----- Dataset records -----

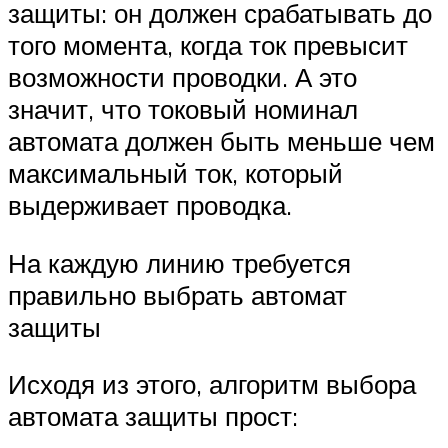
защиты: он должен срабатывать до
того момента, когда ток превысит
возможности проводки. А это
значит, что токовый номинал
автомата должен быть меньше чем
максимальный ток, который
выдерживает проводка.
На каждую линию требуется
правильно выбрать автомат
защиты
Исходя из этого, алгоритм выбора
автомата защиты прост:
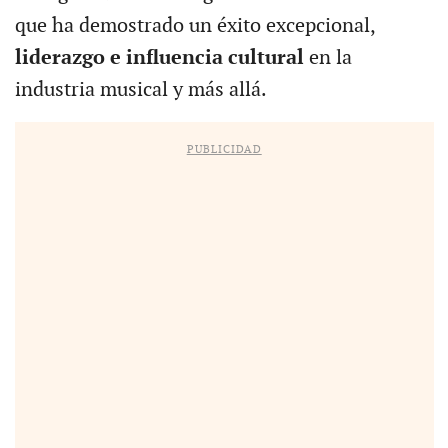
que ha demostrado un éxito excepcional,
liderazgo e influencia cultural
en la
industria musical y más allá.
PUBLICIDAD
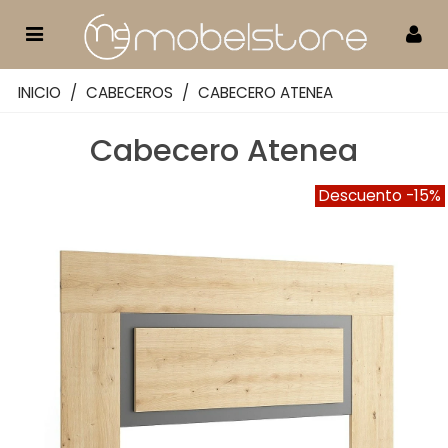
INICIO
/
CABECEROS
/
CABECERO ATENEA
Cabecero Atenea
Descuento
-15%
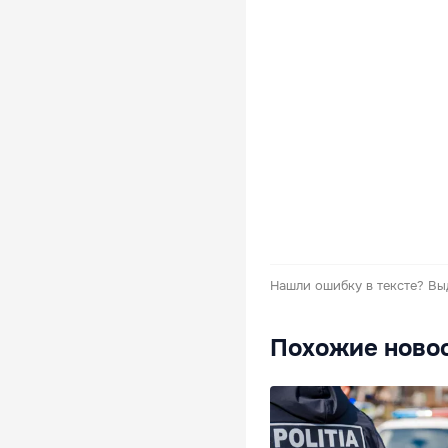
Нашли ошибку в тексте?
Вы
Похожие ново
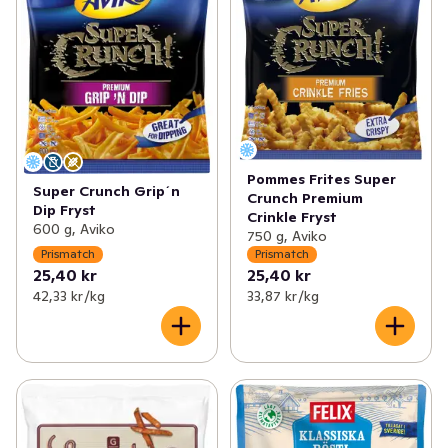
Pommes Frites Super
Super Crunch Grip´n
Crunch Premium
Dip Fryst
Crinkle Fryst
600 g, Aviko
750 g, Aviko
Prismatch
Prismatch
25,40 kr
25,40 kr
42,33 kr /kg
33,87 kr /kg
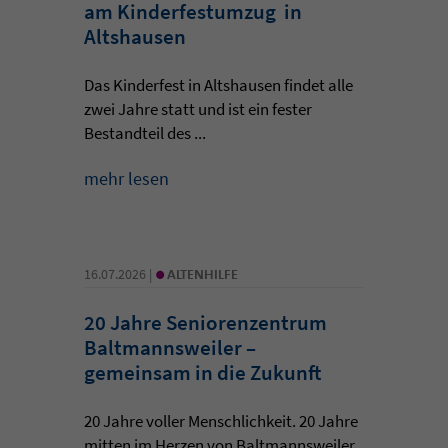
am Kinderfestumzug in
Altshausen
Das Kinderfest in Altshausen findet alle
zwei Jahre statt und ist ein fester
Bestandteil des ...
mehr lesen
•
16.07.2026 |
ALTENHILFE
20 Jahre Seniorenzentrum
Baltmannsweiler –
gemeinsam in die Zukunft
20 Jahre voller Menschlichkeit. 20 Jahre
mitten im Herzen von Baltmannsweiler.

-----

▶ **What you are asked to do**
The expected output is each record, copied exactly, and nothing in place of the pictures.

▶ **Task answer**
защиты: он должен срабатывать до
того момента, когда ток превысит
возможности проводки. А это
значит, что токовый номинал
автомата должен быть меньше чем
максимальный ток, который
выдерживает проводка.
На каждую линию требуется
правильно выбрать автомат
защиты
Исходя из этого, алгоритм выбора
автомата защиты прост:
que ha demostrado un éxito excepcional,
liderazgo e influencia cultural
en la
industria musical y más allá.
PUBLICIDAD
INICIO
/
CABECEROS
/
CABECERO ATENEA
Cabecero Atenea
Descuento
-15%
Нашли ошибку в тексте?
Вы
Похожие ново
Pommes Frites Super
Super Crunch Grip´n
Crunch Premium
Dip Fryst
Crinkle Fryst
600 g, Aviko
750 g, Aviko
Prismatch
Prismatch
25,40 kr
25,40 kr
42,33 kr /kg
33,87 kr /kg
am Kinderfestumzug in
Altshausen
Das Kinderfest in Altshausen findet alle
zwei Jahre statt und ist ein fester
Bestandteil des ...
mehr lesen
•
16.07.2026 |
ALTENHILFE
20 Jahre Seniorenzentrum
Baltmannsweiler –
gemeinsam in die Zukunft
20 Jahre voller Menschlichkeit. 20 Jahre
mitten im Herzen von Baltmannsweiler.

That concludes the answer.